Transcribed page contents:
++++++++++
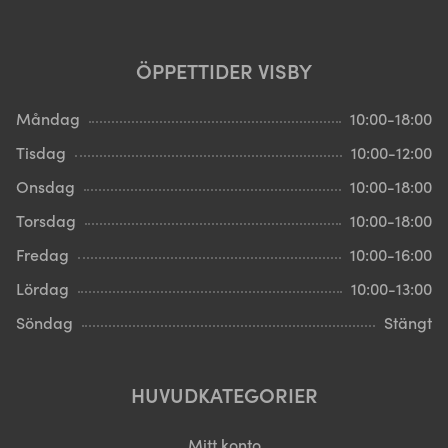
ÖPPETTIDER VISBY
Måndag
10:00-18:00
Tisdag
10:00-12:00
Onsdag
10:00-18:00
Torsdag
10:00-18:00
Fredag
10:00-16:00
Lördag
10:00-13:00
Söndag
Stängt
HUVUDKATEGORIER
Mitt konto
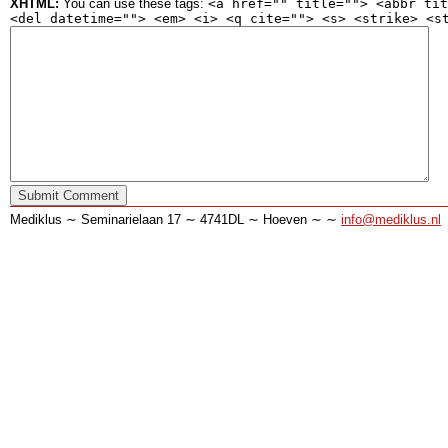
XHTML:
You can use these tags:
<a href="" title=""> <abbr tit
<del datetime=""> <em> <i> <q cite=""> <s> <strike> <s
Mediklus ∼ Seminarielaan 17 ∼ 4741DL ∼ Hoeven ∼ ∼
info@mediklus.nl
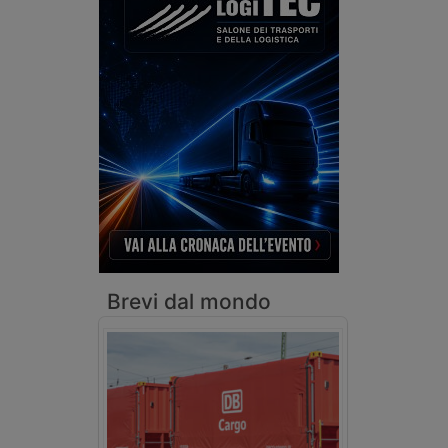
Brevi dal mondo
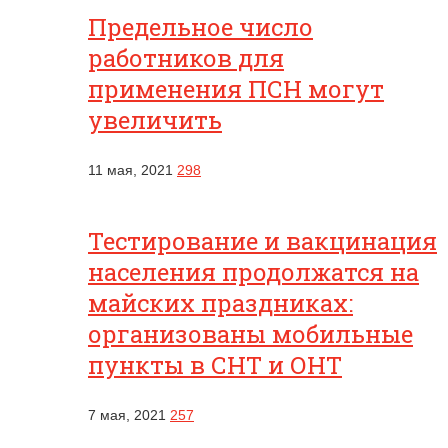
Предельное число
работников для
применения ПСН могут
увеличить
11 мая, 2021
298
Тестирование и вакцинация
населения продолжатся на
майских праздниках:
организованы мобильные
пункты в СНТ и ОНТ
7 мая, 2021
257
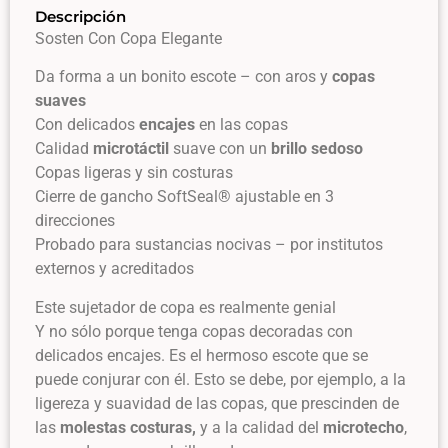
Descripción
Sosten Con Copa Elegante
Da forma a un bonito escote – con aros y
copas
suaves
Con delicados
encajes
en las copas
Calidad
microtáctil
suave con un
brillo sedoso
Copas ligeras y sin costuras
Cierre de gancho SoftSeal® ajustable en 3
direcciones
Probado para sustancias nocivas – por institutos
externos y acreditados
Este sujetador de copa es realmente genial
Y no sólo porque tenga copas decoradas con
delicados encajes. Es el hermoso escote que se
puede conjurar con él. Esto se debe, por ejemplo, a la
ligereza y suavidad de las copas, que prescinden de
las
molestas costuras,
y a la calidad del
microtecho
,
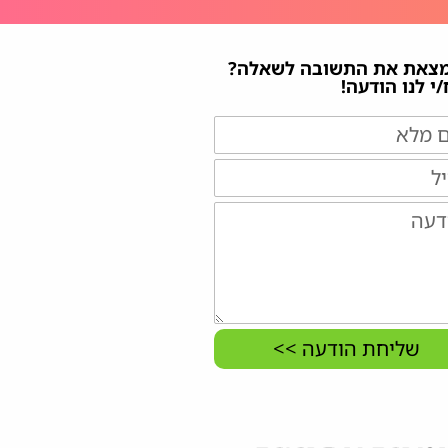
מצאת את התשובה לשאלה?
י לנו הודעה!
שליחת הודעה >>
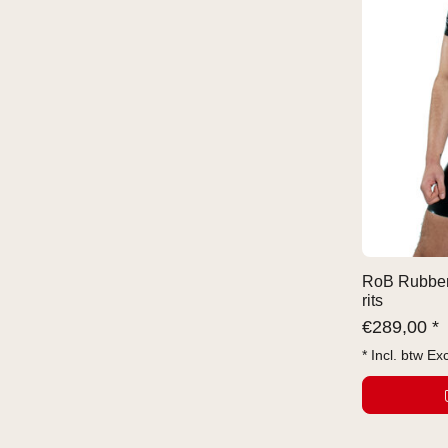
RoB Rubber 
rits
€
289,00 *
* Incl. btw Ex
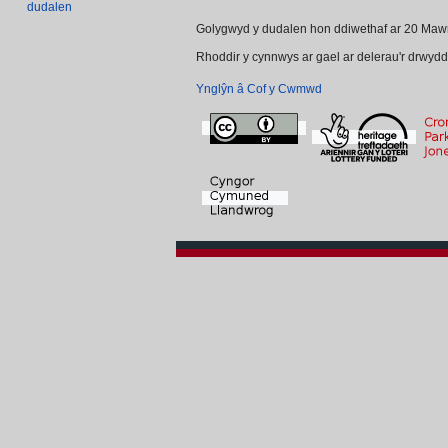
dudalen
Golygwyd y dudalen hon ddiwethaf ar 20 Mawr
Rhoddir y cynnwys ar gael ar delerau'r drwyd
Ynglŷn â Cof y Cwmwd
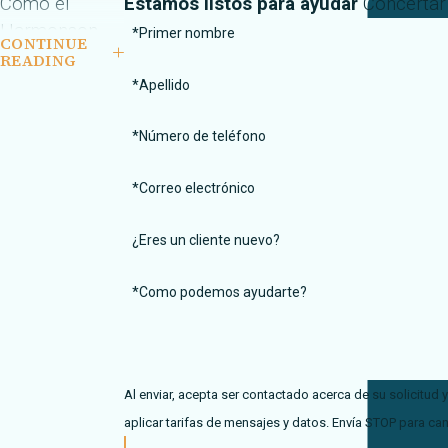
Cómo el
Estamos listos para ayudar
Concertar 
Harmonson
*Primer nombre
CONTINUE
Law Firm con
READING
oficinas en El
*Apellido
Paso, TX y Las
*Número de teléfono
Cruces, NM
puede ayudar
*Correo electrónico
si usted está
lesionado en
¿Eres un cliente nuevo?
un accidente
de camión
*Como podemos ayudarte?
El
Harmonson
Law Firm
ha
manejado
Al enviar, acepta ser contactado acerca de su solicitud
muchos
aplicar tarifas de mensajes y datos. Envía STOP para can
accidentes de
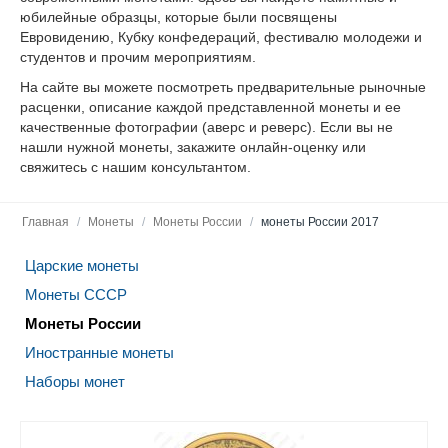
юбилейные образцы, которые были посвящены
Евровидению, Кубку конфедераций, фестивалю молодежи и
студентов и прочим мероприятиям.
На сайте вы можете посмотреть предварительные рыночные
расценки, описание каждой представленной монеты и ее
качественные фотографии (аверс и реверс). Если вы не
нашли нужной монеты, закажите онлайн-оценку или
свяжитесь с нашим консультантом.
Главная
/
Монеты
/
Монеты России
/
монеты России 2017
Царские монеты
Монеты СССР
Монеты России
Иностранные монеты
Наборы монет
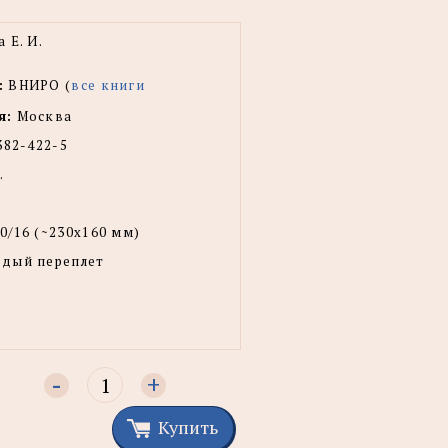
 Е. И.
:
ВНИРО (
все книги
я:
Москва
382-422-5
.
0/16 (~230x160 мм)
рдый переплет
-
+
Купить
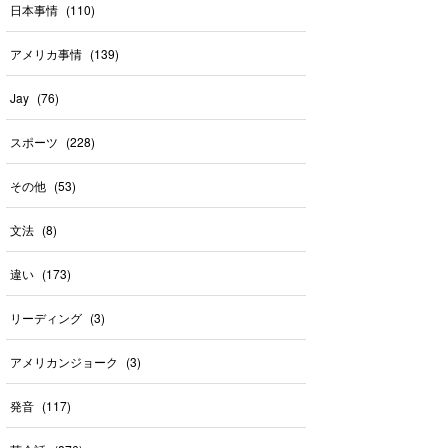
日本事情
(
110
)
アメリカ事情
(
139
)
Jay
(
76
)
スポーツ
(
228
)
その他
(
53
)
文法
(
8
)
違い
(
173
)
リーディング
(
3
)
アメリカンジョーク
(
3
)
発音
(
117
)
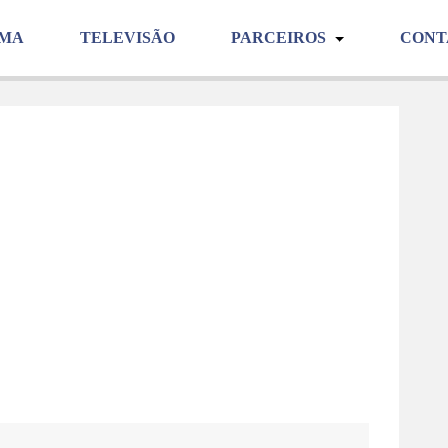
EMA
TELEVISÃO
PARCEIROS
CON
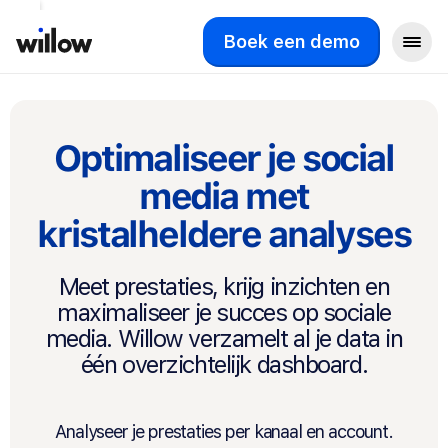
Boek een demo
Optimaliseer je social
media met
kristalheldere analyses
Meet prestaties, krijg inzichten en
maximaliseer je succes op sociale
media. Willow verzamelt al je data in
één overzichtelijk dashboard.
Analyseer je prestaties per kanaal en account.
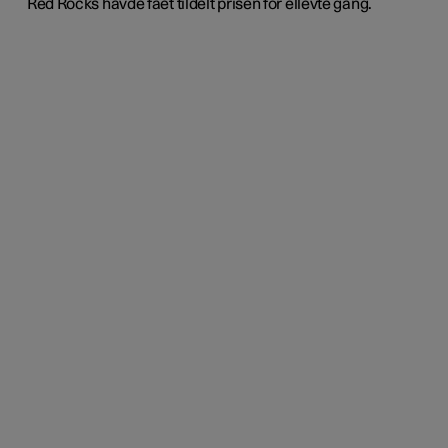
Red Rocks havde fået tildelt prisen for ellevte gang.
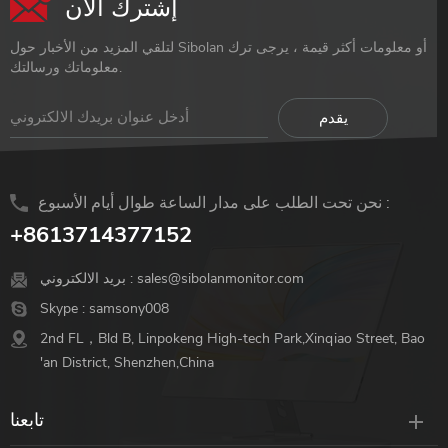
إشترك الآن
لتلقي المزيد من الأخبار حول Sibolan أو معلومات أكثر قيمة ، يرجى ترك
معلوماتك ورسالتك.
نحن تحت الطلب على مدار الساعة طوال أيام الأسبوع :
+8613714377152
sales@sibolanmonitor.com
بريد الالكتروني :
Skype :
samsony008
2nd FL，Bld B, Linpokeng High-tech Park,Xinqiao Street, Bao
'an District, Shenzhen,China
تابعنا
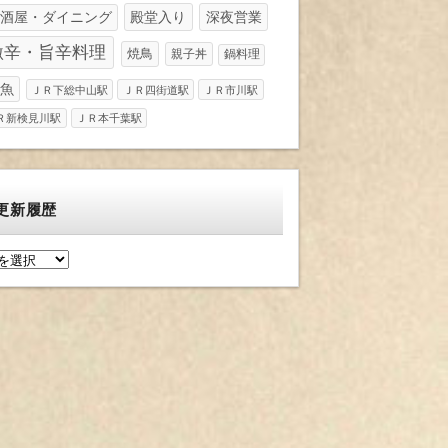
酒屋・ダイニング
殿堂入り
深夜営業
激辛・旨辛料理
焼鳥
親子丼
鍋料理
魚
ＪＲ下総中山駅
ＪＲ四街道駅
ＪＲ市川駅
Ｒ新検見川駅
ＪＲ本千葉駅
更新履歴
++++++++++
Brief - Give the preceding data back exactly, minus every picture.

Answer to this exercise -
ÖPPETTIDER VISBY
Måndag
10:00-18:00
Tisdag
10:00-12:00
Onsdag
10:00-18:00
Torsdag
10:00-18:00
Fredag
10:00-16:00
Lördag
10:00-13:00
Söndag
Stängt
HUVUDKATEGORIER
Mitt konto
XHTML:
You can use these tags:
<a href="" title=""> <abbr tit
<del datetime=""> <em> <i> <q cite=""> <s> <strike> <s
Mediklus ∼ Seminarielaan 17 ∼ 4741DL ∼ Hoeven ∼ ∼
info@mediklus.nl
Brevi dal mondo
Предельное число
работников для
применения ПСН могут
увеличить
11 мая, 2021
298
Тестирование и вакцинация
населения продолжатся на
майских праздниках:
организованы мобильные
пункты в СНТ и ОНТ
7 мая, 2021
257
Descripción
Sosten Con Copa Elegante
Da forma a un bonito escote – con aros y
copas
suaves
Con delicados
encajes
en las copas
Calidad
microtáctil
suave con un
brillo sedoso
Copas ligeras y sin costuras
Cierre de gancho SoftSeal® ajustable en 3
direcciones
Probado para sustancias nocivas – por institutos
externos y acreditados
Este sujetador de copa es realmente genial
Y no sólo porque tenga copas decoradas con
delicados encajes. Es el hermoso escote que se
puede conjurar con él. Esto se debe, por ejemplo, a la
ligereza y suavidad de las copas, que prescinden de
las
molestas costuras,
y a la calidad del
microtecho
,
מצאת את התשובה לשאלה?
י לנו הודעה!
שליחת הודעה >>
RoB Rubber 
rits
€
289,00 *
* Incl. btw Ex
dudalen
Golygwyd y dudalen hon ddiwethaf ar 20 Mawr
Rhoddir y cynnwys ar gael ar delerau'r drwyd
Ynglŷn â Cof y Cwmwd
Cómo el
Estamos listos para ayudar
Concertar 
Harmonson
*Primer nombre
CONTINUE
Law Firm con
READING
oficinas en El
*Apellido
Paso, TX y Las
*Número de teléfono
Cruces, NM
puede ayudar
*Correo electrónico
si usted está
lesionado en
¿Eres un cliente nuevo?
un accidente
de camión
*Como podemos ayudarte?
El
Harmonson
Law Firm
ha
manejado
Al enviar, acepta ser contactado acerca de su solicitud
muchos
aplicar tarifas de mensajes y datos. Envía STOP para can
accidentes de
юбилейные образцы, которые были посвящены
Евровидению, Кубку конфедераций, фестивалю молодежи и
студентов и прочим мероприятиям.
На сайте вы можете посмотреть предварительные рыночные
расценки, описание каждой представленной монеты и ее
качественные фотографии (аверс и реверс). Если вы не
нашли нужной монеты, закажите онлайн-оценку или
свяжитесь с нашим консультантом.
Главная
/
Монеты
/
Монеты России
/
монеты России 2017
Царские монеты
Монеты СССР
Монеты России
Иностранные монеты
Наборы монет
 Е. И.
:
ВНИРО (
все книги
я:
Москва
382-422-5
.
0/16 (~230x160 мм)
рдый переплет
-
+
Купить
日本事情
(
110
)
アメリカ事情
(
139
)
Jay
(
76
)
スポーツ
(
228
)
その他
(
53
)
文法
(
8
)
違い
(
173
)
リーディング
(
3
)
アメリカンジョーク
(
3
)
発音
(
117
)
EMA
TELEVISÃO
PARCEIROS
CON
Boek een demo
Optimaliseer je social
media met
kristalheldere analyses
Meet prestaties, krijg inzichten en
maximaliseer je succes op sociale
media. Willow verzamelt al je data in
één overzichtelijk dashboard.
Analyseer je prestaties per kanaal en account.
Red Rocks havde fået tildelt prisen for ellevte gang.
إشترك الآن
لتلقي المزيد من الأخبار حول Sibolan أو معلومات أكثر قيمة ، يرجى ترك
معلوماتك ورسالتك.
نحن تحت الطلب على مدار الساعة طوال أيام الأسبوع :
+8613714377152
sales@sibolanmonitor.com
بريد الالكتروني :
Skype :
samsony008
2nd FL，Bld B, Linpokeng High-tech Park,Xinqiao Street, Bao
'an District, Shenzhen,China
تابعنا
酒屋・ダイニング
殿堂入り
深夜営業
激辛・旨辛料理
焼鳥
親子丼
鍋料理
魚
ＪＲ下総中山駅
ＪＲ四街道駅
ＪＲ市川駅
Ｒ新検見川駅
ＪＲ本千葉駅
更新履歴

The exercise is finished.